Page-level text extractions
----
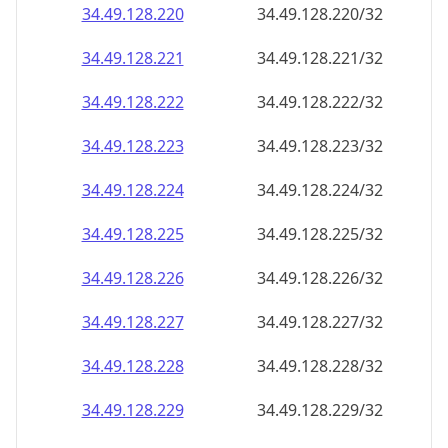
34.49.128.221
34.49.128.221/32
34.49.128.222
34.49.128.222/32
34.49.128.223
34.49.128.223/32
34.49.128.224
34.49.128.224/32
34.49.128.225
34.49.128.225/32
34.49.128.226
34.49.128.226/32
34.49.128.227
34.49.128.227/32
34.49.128.228
34.49.128.228/32
34.49.128.229
34.49.128.229/32
34.49.128.230
34.49.128.230/32
34.49.128.231
34.49.128.231/32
----
▸ TASK
Repeat every line of the data exactly, but do not include pictures.

▸ TASK RESULT
34.49.128.221
34.49.128.221/32
34.49.128.222
34.49.128.222/32
34.49.128.223
34.49.128.223/32
34.49.128.224
34.49.128.224/32
34.49.128.225
34.49.128.225/32
34.49.128.226
34.49.128.226/32
34.49.128.227
34.49.128.227/32
34.49.128.228
34.49.128.228/32
34.49.128.229
34.49.128.229/32
34.49.128.230
34.49.128.230/32
34.49.128.231
34.49.128.231/32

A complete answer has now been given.